Langkah mereka semakin dalam menuju inti dari kekacauan ini. Di balik kilauan Jakarta yang gemerlap, ada bayang-bayang gelap yang terus bergerak, mencoba menghentikan mereka. Tapi Raka, Nadia, dan Pak Hasan tahu bahwa mereka tidak bisa mundur lagi. Dengan setiap langkah yang mereka ambil, mereka mendekat pada kebenaran yang berbahaya—kebenaran yang bisa mengubah segalanya.
Namun, apa yang menunggu di depan sana? Mereka tidak tahu pasti. Satu hal yang mereka yakini: perjuangan ini belum selesai.
Dalam keheningan malam, Nadia melirik ke arah Raka. “Kalau kita berhasil keluar dari semua ini, apa yang akan kamu lakukan?”
Raka tersenyum kecil, meski lelah tergambar jelas di wajahnya. “Aku belum memikirkan itu. Tapi mungkin… akhirnya hidup tanpa rasa takut.”
Pak Hasan, yang mendengar percakapan itu dari sudut ruangan, menambahkan, “Hidup tanpa rasa takut adalah sesuatu yang mahal di kota ini. Tapi kalau kalian berhasil, kalian bisa membuat orang lain punya kesempatan untuk merasakannya.”
Suasana menjadi sunyi sesaat. Hanya suara rintik hujan yang masih terdengar di luar, seolah menjadi saksi atas janji yang terucap dalam diam.
Raka merapikan dokumen di tangannya, pandangan matanya tajam. “Kita harus memastikan semua ini sampai ke tempat yang tepat. Kalau kita jatuh, setidaknya kita tidak akan jatuh sia-sia.”
Nadia mengangguk, meski kegelisahan tampak di wajahnya. “Aku tahu ini belum selesai. Tapi malam ini, rasanya kita semakin dekat dengan sesuatu yang nyata. Viktor bisa menjadi kunci, dan kalau dia jujur, mungkin kita bisa mulai mengurai semua ini.”
Pak Hasan melangkah mendekati keduanya, meletakkan tangan di bahu mereka. “Kalian sudah sejauh ini. Jangan pernah lupa apa yang kita perjuangkan. Tidak peduli seberapa besar musuh kita, kita tetap punya satu senjata yang tidak mereka miliki: keberanian untuk melawan.”

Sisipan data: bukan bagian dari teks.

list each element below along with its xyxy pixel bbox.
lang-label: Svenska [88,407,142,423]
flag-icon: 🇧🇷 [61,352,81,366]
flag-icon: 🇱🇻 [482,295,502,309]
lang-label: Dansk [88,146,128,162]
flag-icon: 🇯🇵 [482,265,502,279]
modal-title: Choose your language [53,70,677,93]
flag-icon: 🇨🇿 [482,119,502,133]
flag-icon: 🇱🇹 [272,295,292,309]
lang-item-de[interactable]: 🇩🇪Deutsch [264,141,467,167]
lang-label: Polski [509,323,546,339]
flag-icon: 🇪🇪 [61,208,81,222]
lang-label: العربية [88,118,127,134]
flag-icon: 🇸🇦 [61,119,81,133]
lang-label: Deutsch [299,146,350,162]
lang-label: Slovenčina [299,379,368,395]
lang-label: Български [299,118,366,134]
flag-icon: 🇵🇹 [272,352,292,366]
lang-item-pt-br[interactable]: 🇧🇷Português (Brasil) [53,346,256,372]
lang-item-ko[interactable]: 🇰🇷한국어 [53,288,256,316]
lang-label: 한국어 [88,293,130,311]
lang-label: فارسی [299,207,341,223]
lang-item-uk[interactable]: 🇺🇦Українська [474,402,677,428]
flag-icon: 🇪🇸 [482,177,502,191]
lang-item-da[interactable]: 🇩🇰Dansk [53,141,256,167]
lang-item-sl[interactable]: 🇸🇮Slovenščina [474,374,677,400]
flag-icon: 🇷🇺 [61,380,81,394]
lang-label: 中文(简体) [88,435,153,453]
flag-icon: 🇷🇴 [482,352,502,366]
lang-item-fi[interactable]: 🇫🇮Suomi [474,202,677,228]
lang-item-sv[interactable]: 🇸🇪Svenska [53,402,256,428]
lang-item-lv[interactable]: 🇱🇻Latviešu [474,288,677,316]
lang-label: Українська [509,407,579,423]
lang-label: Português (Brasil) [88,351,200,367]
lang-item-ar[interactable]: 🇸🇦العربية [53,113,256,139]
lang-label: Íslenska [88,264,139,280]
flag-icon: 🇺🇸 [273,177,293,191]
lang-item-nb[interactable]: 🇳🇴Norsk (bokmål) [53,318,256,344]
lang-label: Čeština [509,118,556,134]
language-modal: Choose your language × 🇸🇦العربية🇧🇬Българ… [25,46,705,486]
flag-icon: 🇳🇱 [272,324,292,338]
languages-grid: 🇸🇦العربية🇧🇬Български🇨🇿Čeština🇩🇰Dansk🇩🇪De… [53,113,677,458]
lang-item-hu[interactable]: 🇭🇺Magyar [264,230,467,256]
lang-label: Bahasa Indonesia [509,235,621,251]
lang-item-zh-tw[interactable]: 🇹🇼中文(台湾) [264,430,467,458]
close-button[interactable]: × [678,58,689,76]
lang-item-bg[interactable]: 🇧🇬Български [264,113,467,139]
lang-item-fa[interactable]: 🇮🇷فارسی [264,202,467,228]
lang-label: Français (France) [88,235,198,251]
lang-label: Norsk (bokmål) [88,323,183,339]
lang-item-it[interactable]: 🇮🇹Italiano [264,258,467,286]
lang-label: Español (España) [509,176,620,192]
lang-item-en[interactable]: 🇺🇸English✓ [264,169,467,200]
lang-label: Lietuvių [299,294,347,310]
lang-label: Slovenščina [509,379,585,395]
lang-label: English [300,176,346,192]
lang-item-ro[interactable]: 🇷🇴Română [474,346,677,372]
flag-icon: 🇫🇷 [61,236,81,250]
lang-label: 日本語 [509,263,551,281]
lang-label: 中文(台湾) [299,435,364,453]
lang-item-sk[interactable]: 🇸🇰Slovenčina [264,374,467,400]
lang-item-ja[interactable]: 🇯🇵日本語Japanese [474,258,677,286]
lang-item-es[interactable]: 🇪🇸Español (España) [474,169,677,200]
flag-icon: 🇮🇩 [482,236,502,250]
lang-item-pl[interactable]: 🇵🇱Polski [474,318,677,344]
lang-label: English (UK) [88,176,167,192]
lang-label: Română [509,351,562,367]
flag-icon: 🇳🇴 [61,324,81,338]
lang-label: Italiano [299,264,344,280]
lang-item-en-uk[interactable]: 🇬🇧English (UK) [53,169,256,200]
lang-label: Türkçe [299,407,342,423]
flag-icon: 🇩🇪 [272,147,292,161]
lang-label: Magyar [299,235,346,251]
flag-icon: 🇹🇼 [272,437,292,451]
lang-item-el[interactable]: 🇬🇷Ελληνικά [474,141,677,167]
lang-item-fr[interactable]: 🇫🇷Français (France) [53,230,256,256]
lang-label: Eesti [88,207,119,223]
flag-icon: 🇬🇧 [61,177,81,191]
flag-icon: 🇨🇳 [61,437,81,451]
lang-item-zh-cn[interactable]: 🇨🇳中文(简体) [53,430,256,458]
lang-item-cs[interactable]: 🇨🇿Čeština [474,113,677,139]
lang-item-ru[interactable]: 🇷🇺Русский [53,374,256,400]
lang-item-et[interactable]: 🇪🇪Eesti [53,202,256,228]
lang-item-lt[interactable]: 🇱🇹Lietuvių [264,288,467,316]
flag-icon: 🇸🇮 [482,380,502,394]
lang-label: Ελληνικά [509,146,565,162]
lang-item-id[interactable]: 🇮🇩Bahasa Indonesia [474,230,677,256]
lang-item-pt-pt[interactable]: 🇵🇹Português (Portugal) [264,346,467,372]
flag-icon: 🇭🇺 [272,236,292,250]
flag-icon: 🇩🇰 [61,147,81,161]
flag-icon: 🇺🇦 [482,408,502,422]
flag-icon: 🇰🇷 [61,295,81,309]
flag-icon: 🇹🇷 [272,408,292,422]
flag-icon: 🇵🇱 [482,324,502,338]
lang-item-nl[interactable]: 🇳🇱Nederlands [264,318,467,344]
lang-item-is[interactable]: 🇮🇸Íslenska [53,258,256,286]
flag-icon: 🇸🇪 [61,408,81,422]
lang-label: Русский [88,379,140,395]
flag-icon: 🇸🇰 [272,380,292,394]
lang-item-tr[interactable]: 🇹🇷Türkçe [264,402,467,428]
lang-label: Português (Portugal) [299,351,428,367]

Malam itu, di bawah langit Jakarta yang mulai cerah, mereka menyusun langkah berikutnya dengan hati-hati. Harapan mereka kecil, tapi cukup untuk membuat mereka terus melangkah. Karena di balik semua kegelapan yang menyelimuti kota ini, mereka percaya ada cahaya—sekecil apa pun itu—yang menunggu di ujung jalan.
Dan ketika pagi menjelang, mereka tahu, perjuangan ini akan membawa mereka lebih jauh ke dalam bahaya. Namun, bersama-sama, mereka akan melawan. Hingga keadilan menemukan tempatnya. Hingga mereka bisa memastikan bahwa kebenaran tidak akan pernah terkubur lagi.
hadeh hadeh, kesal banget klo inget peristiwa pd wktu itu :)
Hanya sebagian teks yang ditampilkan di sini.